Based on all that, the following conclusions seem reasonable:
* Depending upon the nature of the repair process, a repaired motor should not necessarily be any less “reliable” than a new one, regardless of the latter’s design. A complete new stator winding, and new bearings, should be no more subject to infant mortality than in a unit fresh from the factory.
* For those failures resulting from some inherent weakness in the machine, a proper repair can eliminate the problem.
* Apples should be compared to apples. Comparing a new “Premium Efficient” machine with a “repaired” EPACT (or pre-EPACT) motor is not a valid match-up.
* If a motor of EPACT (or earlier) design has failed, the cost to remove and either repair or replace it is a given.

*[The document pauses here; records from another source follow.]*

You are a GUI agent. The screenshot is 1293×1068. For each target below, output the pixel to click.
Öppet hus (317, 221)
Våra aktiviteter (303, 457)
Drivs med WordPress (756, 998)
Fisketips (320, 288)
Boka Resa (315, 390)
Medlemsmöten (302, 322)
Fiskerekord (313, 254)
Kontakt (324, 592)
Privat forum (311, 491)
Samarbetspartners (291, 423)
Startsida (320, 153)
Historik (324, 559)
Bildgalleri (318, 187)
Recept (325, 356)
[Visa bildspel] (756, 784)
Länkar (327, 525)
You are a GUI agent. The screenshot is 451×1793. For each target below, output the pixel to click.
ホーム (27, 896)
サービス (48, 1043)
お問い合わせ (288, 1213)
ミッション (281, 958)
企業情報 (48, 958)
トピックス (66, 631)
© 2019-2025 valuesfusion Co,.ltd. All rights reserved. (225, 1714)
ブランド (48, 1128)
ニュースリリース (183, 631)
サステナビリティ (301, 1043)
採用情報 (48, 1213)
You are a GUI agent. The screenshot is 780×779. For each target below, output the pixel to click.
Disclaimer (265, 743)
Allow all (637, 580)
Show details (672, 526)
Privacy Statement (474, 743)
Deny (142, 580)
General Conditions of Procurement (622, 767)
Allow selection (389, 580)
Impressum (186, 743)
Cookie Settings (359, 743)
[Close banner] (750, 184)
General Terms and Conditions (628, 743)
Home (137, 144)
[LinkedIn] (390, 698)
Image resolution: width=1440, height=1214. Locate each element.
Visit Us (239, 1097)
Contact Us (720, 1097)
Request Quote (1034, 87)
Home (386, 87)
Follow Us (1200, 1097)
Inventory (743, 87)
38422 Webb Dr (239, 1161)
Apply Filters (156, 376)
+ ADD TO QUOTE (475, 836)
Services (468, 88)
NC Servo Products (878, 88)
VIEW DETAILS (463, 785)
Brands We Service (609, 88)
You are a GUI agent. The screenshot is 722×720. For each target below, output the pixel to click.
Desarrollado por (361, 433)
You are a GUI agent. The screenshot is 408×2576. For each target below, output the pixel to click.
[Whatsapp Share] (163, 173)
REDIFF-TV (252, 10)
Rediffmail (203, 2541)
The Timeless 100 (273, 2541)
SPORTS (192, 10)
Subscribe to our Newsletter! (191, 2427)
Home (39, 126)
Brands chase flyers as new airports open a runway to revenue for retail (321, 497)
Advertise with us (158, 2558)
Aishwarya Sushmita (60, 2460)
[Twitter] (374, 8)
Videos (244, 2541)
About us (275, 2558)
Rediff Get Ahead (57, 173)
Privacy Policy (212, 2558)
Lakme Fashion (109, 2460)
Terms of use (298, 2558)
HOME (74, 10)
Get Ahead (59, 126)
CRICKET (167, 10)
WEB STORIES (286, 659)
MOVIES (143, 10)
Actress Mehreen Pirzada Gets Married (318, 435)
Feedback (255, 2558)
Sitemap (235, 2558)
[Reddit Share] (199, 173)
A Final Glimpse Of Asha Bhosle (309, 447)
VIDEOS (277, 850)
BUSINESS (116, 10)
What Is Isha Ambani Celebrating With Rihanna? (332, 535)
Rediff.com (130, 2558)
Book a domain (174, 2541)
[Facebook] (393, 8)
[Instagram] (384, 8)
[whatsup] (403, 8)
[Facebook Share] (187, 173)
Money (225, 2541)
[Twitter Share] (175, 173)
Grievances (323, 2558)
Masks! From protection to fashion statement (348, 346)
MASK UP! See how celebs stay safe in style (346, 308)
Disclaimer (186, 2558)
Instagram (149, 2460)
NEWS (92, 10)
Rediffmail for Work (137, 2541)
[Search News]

Three options confront the user: repair it, whatever the design; replace it with an EPACT-compliant unit; or replace it with a “Premium Efficient” unit. The choice should be made based on history, the nature of the application, the prices (of removal and re-installation as well as repairs or a new motor), and the energy costs-based on actual load and actual usage, not the 8,700 hours-per-year hype of the marketplace.